Именно в этом вопросе страны Четверного союза допустили роковую ошибку. Гофман, с его острым и проницательным умом и хорошим знанием русских, никогда не должен был соглашаться на включение в соглашение статьи, разрешающей пропаганду. Конечно, предотвратить просачивание и распространение большевистской идеологии было весьма трудно, но согласие на организованное братание откровенно играло на руку русским. Как заметил один историк, «25 человек было вполне достаточно для ведения русскими антивоенной пропаганды».
Контролировать действия большевистских агентов становилось практически невозможно. В официальные пункты братания демонстративно и открыто приносили целые пачки «Факела», а также сменившей его газеты «Дружба народов», которые часто конфисковывались немецкими офицерами. Много встреч проходило тайно в официально не разрешенных местах, где германским солдатам передавалось огромное количество пропагандистской литературы. В ряде мест она закапывалась в землю, а потом выкапывалась немцами. Вирус быстро распространялся.
К соглашению о перемирии прилагалось «Дополнение о немедленном обмене гражданскими пленными и военнопленными, негодными к военной службе по состоянию здоровья». Таких в России были тысячи, и они стали хорошей мишенью для пропаганды.
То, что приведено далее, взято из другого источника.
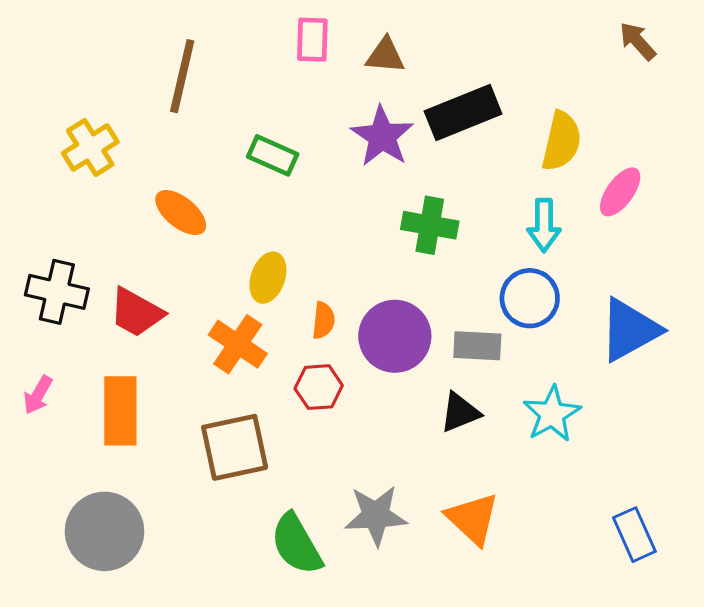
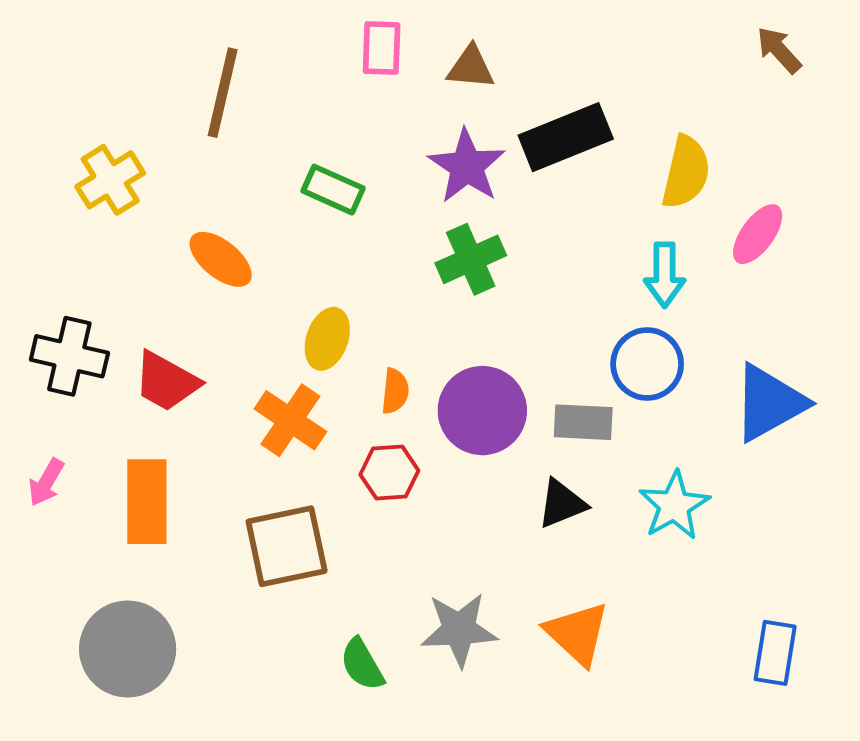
green cross: (430, 225) -> (471, 259), moved, turned -34
blue rectangle: (634, 535) -> (775, 653), turned 33
green semicircle: (296, 544) -> (362, 664), size x0.7

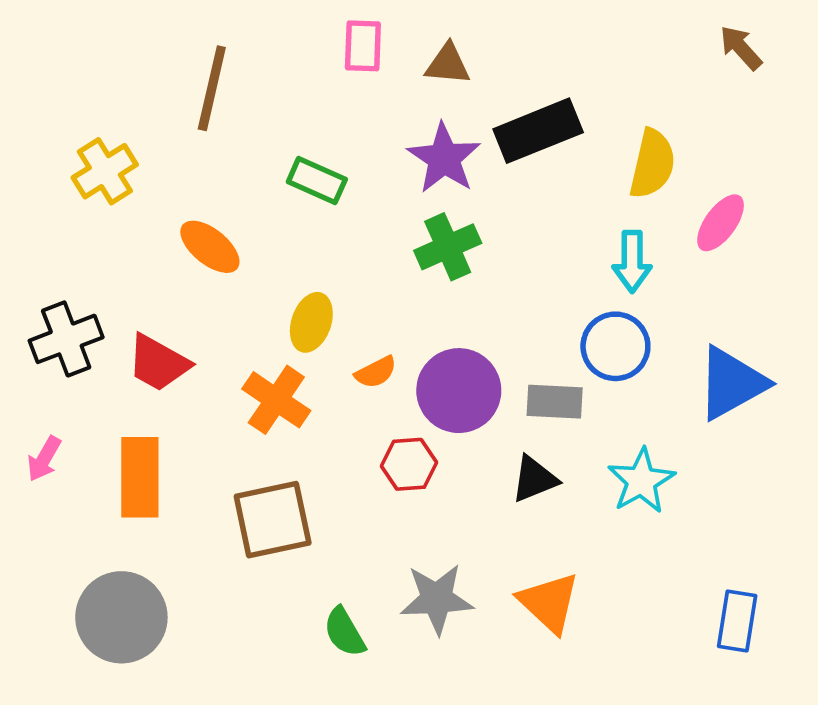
black cross: (69, 356) -> (66, 339), turned -34
orange semicircle: (395, 391) -> (376, 372), turned 57
red hexagon: (389, 473) -> (409, 464), moved

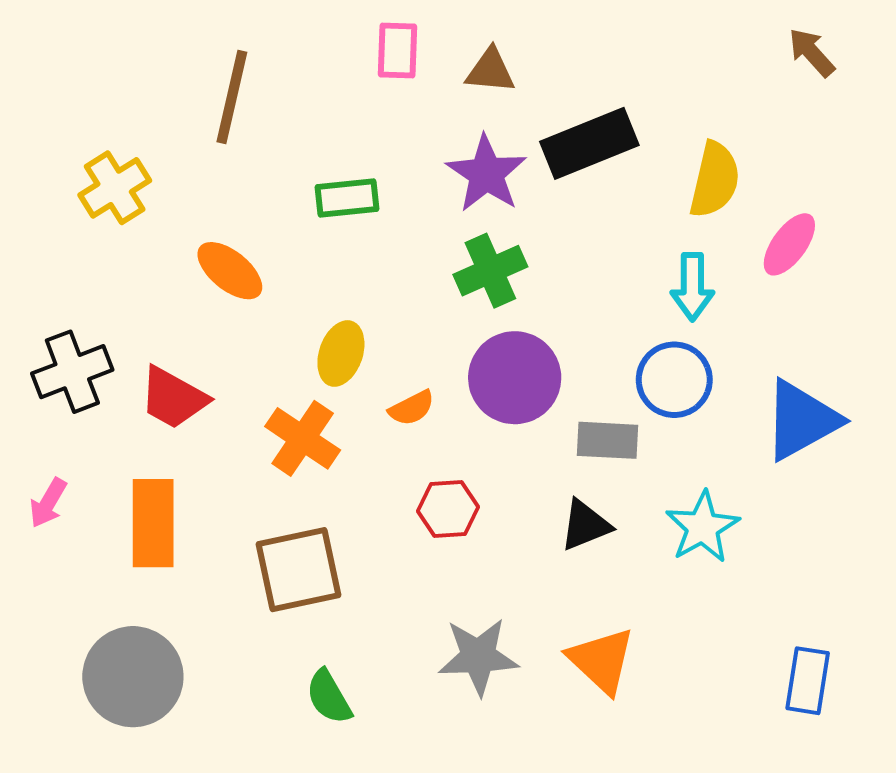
green rectangle: (317, 180) -> (347, 198), turned -30
purple circle: (459, 391) -> (515, 378), moved
green semicircle: (344, 632) -> (329, 697), moved

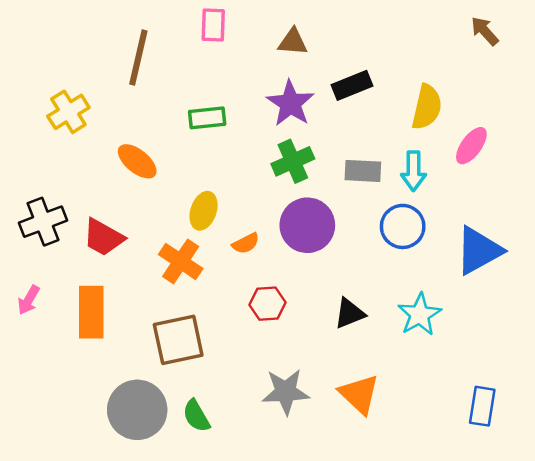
pink rectangle: (398, 50) -> (213, 25), moved
black rectangle: (589, 143) -> (352, 85), size x0.7
gray rectangle: (608, 440) -> (363, 171), moved
gray circle: (133, 677) -> (137, 410), moved

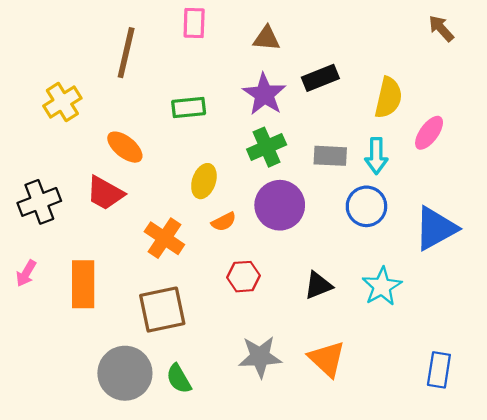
yellow ellipse: (204, 211) -> (204, 181), moved
red trapezoid: (103, 237) -> (105, 193), moved

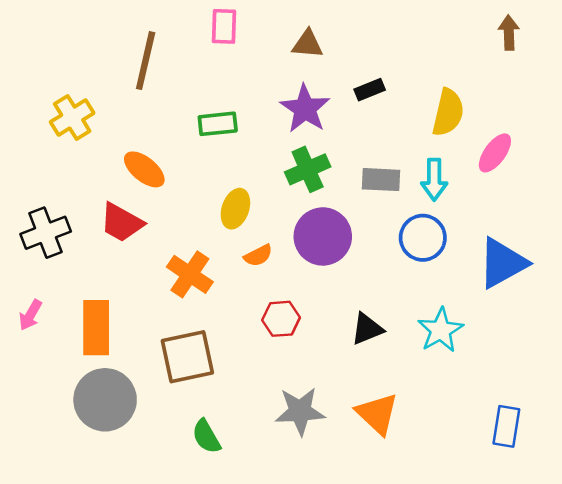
brown arrow: (441, 28) -> (509, 33), turned 40
black rectangle: (320, 78) -> (370, 90), size x0.7
gray circle: (125, 373) -> (105, 400), moved

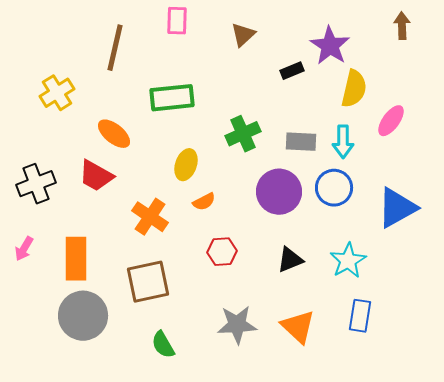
brown triangle: (308, 44) -> (243, 35), turned -48
purple star: (305, 109) -> (330, 46), moved
green rectangle: (218, 124) -> (172, 98), size x1.4
purple circle: (323, 236) -> (279, 192), moved
blue rectangle: (506, 426) -> (360, 316), moved

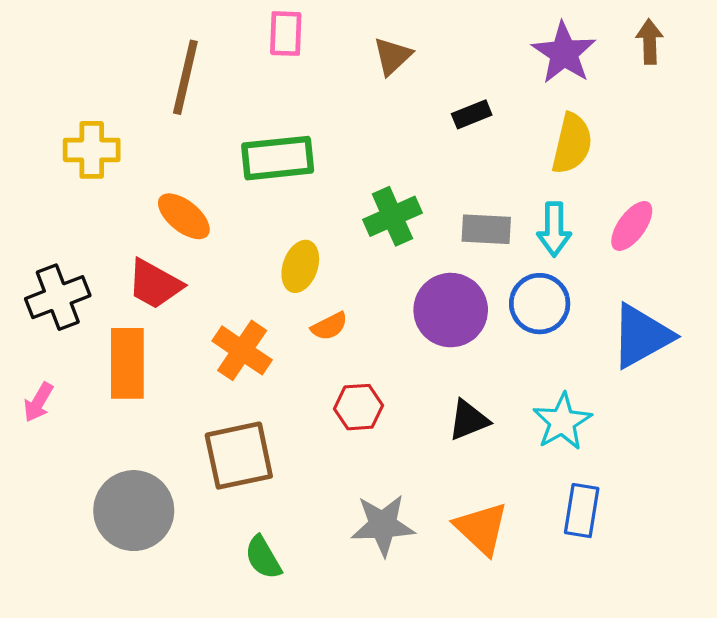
purple star: (330, 46) -> (564, 53), moved
yellow cross: (57, 93) -> (92, 150), turned 32
pink ellipse: (391, 121) -> (632, 226), moved
orange rectangle: (76, 259) -> (127, 363), moved

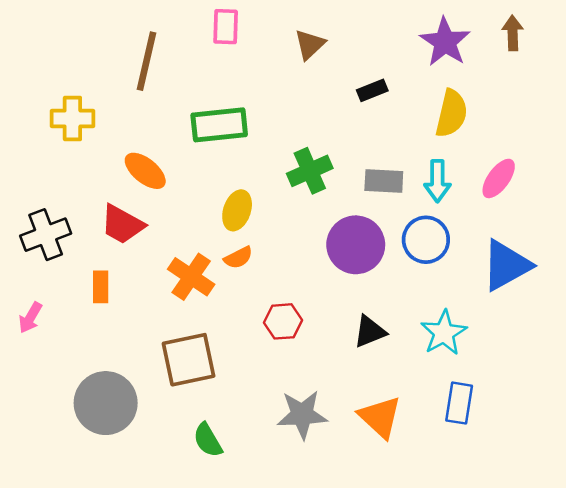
orange semicircle: (329, 326) -> (238, 258), moved
orange rectangle: (127, 363) -> (101, 287), size x0.6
При помощи Бюро по делам военнопленных при Наркомате иностранных дел специальные представители были направлены в лагеря военнопленных по всей территории России, включая Сибирь, где они проводили соответствующую работу и содействовали созданию среди пленных организаций социалистического толка. Только в одной Москве десять тысяч австрийских и немецких военнопленных вошли в организацию, разделявшую взгляды большевиков, и начали вести активную пропаганду среди своих соотечественников. Эта пропаганда оказалась настолько эффективной, что, когда пленные были репатриированы и возвращались в Германию и Австро-Венгрию, их помещали на 30 дней в «лагеря политического карантина», где им «промывали мозги» и осуществляли «дезинфекцию» при помощи патриотической литературы и пропагандистских материалов партий социалистического большинства.
Гофман выражал Крыленко яростные протесты по поводу нарушения соглашения и грозил разорвать соглашение о перемирии; Крыленко публично отдавал приказы прекратить революционную пропаганду, но тайно давал указания работать в этом направлении с удвоенной силой.
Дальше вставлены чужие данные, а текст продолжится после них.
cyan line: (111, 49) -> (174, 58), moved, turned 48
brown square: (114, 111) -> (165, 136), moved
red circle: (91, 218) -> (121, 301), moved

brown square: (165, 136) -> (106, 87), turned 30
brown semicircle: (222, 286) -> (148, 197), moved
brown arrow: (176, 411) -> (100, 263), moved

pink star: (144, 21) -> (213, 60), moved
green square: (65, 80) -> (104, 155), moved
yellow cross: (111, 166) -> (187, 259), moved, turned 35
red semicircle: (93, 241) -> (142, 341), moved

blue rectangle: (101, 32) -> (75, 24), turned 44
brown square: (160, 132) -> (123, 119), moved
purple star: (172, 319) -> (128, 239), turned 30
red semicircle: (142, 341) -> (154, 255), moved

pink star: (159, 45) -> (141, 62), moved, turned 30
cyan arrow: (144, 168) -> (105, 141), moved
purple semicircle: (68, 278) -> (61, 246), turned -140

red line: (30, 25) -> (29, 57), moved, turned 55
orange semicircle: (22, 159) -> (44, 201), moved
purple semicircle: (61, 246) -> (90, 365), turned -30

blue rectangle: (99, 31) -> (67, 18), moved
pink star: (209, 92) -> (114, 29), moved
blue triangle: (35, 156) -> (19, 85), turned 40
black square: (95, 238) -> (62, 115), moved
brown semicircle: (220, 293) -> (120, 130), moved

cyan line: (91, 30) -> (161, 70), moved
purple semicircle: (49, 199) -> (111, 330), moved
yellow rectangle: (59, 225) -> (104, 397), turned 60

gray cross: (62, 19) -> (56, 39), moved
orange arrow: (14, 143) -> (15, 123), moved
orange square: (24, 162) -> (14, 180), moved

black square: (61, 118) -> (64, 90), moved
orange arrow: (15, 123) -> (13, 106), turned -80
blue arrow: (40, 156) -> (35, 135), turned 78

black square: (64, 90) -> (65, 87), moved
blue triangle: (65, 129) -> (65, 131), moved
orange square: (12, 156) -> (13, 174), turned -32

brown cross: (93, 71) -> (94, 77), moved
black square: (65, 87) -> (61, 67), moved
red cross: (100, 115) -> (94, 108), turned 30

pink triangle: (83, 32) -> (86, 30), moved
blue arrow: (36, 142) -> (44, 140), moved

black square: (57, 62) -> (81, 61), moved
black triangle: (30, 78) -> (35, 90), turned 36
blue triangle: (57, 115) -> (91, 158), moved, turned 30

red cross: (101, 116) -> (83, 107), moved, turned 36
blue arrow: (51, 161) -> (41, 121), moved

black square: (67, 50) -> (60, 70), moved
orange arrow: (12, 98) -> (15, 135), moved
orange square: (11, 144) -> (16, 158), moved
Германия уже начинала пожинать бурю. Однако немцы не вняли грозному предупреждению. «Влияние большевистской пропаганды на массы огромно, – говорил Гофману в порыве откровения русский адмирал Альтфатер. – Я оборонял Эзел и видел, как армия буквально таяла на моих глазах. То же самое происходило и во всей армии, и я предупреждаю вас, что это же произойдет и у вас».
«Я только посмеялся над незадачливым адмиралом», – вспоминал позднее Гофман.